- **PROBLEM DESCRIPTION**
Write the data below out in full, exactly as it stands.

- **DATA FOR THIS EXERCISE**
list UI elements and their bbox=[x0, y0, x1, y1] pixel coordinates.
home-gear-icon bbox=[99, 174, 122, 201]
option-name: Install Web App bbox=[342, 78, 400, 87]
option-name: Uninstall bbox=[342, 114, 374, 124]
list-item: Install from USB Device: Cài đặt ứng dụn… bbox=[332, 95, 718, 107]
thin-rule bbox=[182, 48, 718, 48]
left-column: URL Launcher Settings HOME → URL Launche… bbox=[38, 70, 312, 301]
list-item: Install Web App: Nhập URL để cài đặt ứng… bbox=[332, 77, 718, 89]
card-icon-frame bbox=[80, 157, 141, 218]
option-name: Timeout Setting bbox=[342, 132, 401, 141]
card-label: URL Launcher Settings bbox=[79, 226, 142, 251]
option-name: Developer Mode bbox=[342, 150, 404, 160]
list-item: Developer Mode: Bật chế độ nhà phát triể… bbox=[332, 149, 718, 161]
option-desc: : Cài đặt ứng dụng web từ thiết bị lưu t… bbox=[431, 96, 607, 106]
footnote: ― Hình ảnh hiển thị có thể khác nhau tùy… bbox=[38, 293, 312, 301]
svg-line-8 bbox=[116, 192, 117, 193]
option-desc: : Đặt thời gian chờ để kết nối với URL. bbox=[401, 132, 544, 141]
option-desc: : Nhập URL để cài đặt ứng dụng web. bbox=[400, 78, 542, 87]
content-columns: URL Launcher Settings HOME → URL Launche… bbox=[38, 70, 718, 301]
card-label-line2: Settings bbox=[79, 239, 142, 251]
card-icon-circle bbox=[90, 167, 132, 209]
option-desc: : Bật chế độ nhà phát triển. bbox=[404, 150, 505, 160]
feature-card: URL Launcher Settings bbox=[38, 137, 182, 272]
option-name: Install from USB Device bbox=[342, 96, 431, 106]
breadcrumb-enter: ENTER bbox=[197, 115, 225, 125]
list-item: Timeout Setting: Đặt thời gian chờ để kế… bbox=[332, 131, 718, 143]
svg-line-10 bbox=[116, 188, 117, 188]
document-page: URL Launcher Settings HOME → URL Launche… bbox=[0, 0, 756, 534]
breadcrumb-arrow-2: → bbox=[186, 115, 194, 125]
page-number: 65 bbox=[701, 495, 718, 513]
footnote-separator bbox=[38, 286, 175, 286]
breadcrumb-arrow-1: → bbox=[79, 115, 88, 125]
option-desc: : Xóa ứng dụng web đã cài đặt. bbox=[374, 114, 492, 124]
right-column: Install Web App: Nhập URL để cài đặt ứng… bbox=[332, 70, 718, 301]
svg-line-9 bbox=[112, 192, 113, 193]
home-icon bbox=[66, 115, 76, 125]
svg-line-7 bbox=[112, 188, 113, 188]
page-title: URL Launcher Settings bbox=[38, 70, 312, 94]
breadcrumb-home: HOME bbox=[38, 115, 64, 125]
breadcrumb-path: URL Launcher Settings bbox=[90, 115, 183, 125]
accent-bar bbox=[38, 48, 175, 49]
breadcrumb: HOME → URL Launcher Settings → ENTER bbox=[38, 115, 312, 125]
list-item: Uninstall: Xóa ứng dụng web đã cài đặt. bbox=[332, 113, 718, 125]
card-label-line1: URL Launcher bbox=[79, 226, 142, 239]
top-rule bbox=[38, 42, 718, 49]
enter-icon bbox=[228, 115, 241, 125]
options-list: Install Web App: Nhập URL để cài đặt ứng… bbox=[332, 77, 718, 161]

- **ANSWER SPACE**
list UI elements and their bbox=[x0, y0, x1, y1] pixel coordinates.
home-gear-icon bbox=[99, 174, 122, 201]
option-name: Install Web App bbox=[342, 78, 400, 87]
option-name: Uninstall bbox=[342, 114, 374, 124]
list-item: Install from USB Device: Cài đặt ứng dụn… bbox=[332, 95, 718, 107]
thin-rule bbox=[182, 48, 718, 48]
left-column: URL Launcher Settings HOME → URL Launche… bbox=[38, 70, 312, 301]
list-item: Install Web App: Nhập URL để cài đặt ứng… bbox=[332, 77, 718, 89]
card-icon-frame bbox=[80, 157, 141, 218]
option-name: Timeout Setting bbox=[342, 132, 401, 141]
card-label: URL Launcher Settings bbox=[79, 226, 142, 251]
option-name: Developer Mode bbox=[342, 150, 404, 160]
list-item: Developer Mode: Bật chế độ nhà phát triể… bbox=[332, 149, 718, 161]
option-desc: : Cài đặt ứng dụng web từ thiết bị lưu t… bbox=[431, 96, 607, 106]
footnote: ― Hình ảnh hiển thị có thể khác nhau tùy… bbox=[38, 293, 312, 301]
svg-line-8 bbox=[116, 192, 117, 193]
option-desc: : Đặt thời gian chờ để kết nối với URL. bbox=[401, 132, 544, 141]
option-desc: : Nhập URL để cài đặt ứng dụng web. bbox=[400, 78, 542, 87]
content-columns: URL Launcher Settings HOME → URL Launche… bbox=[38, 70, 718, 301]
card-label-line2: Settings bbox=[79, 239, 142, 251]
card-icon-circle bbox=[90, 167, 132, 209]
option-desc: : Bật chế độ nhà phát triển. bbox=[404, 150, 505, 160]
feature-card: URL Launcher Settings bbox=[38, 137, 182, 272]
option-name: Install from USB Device bbox=[342, 96, 431, 106]
breadcrumb-enter: ENTER bbox=[197, 115, 225, 125]
list-item: Timeout Setting: Đặt thời gian chờ để kế… bbox=[332, 131, 718, 143]
svg-line-10 bbox=[116, 188, 117, 188]
document-page: URL Launcher Settings HOME → URL Launche… bbox=[0, 0, 756, 534]
breadcrumb-arrow-2: → bbox=[186, 115, 194, 125]
page-number: 65 bbox=[701, 495, 718, 513]
footnote-separator bbox=[38, 286, 175, 286]
breadcrumb-arrow-1: → bbox=[79, 115, 88, 125]
option-desc: : Xóa ứng dụng web đã cài đặt. bbox=[374, 114, 492, 124]
right-column: Install Web App: Nhập URL để cài đặt ứng… bbox=[332, 70, 718, 301]
svg-line-9 bbox=[112, 192, 113, 193]
home-icon bbox=[66, 115, 76, 125]
svg-line-7 bbox=[112, 188, 113, 188]
page-title: URL Launcher Settings bbox=[38, 70, 312, 94]
breadcrumb-home: HOME bbox=[38, 115, 64, 125]
breadcrumb-path: URL Launcher Settings bbox=[90, 115, 183, 125]
accent-bar bbox=[38, 48, 175, 49]
breadcrumb: HOME → URL Launcher Settings → ENTER bbox=[38, 115, 312, 125]
list-item: Uninstall: Xóa ứng dụng web đã cài đặt. bbox=[332, 113, 718, 125]
card-label-line1: URL Launcher bbox=[79, 226, 142, 239]
top-rule bbox=[38, 42, 718, 49]
enter-icon bbox=[228, 115, 241, 125]
options-list: Install Web App: Nhập URL để cài đặt ứng… bbox=[332, 77, 718, 161]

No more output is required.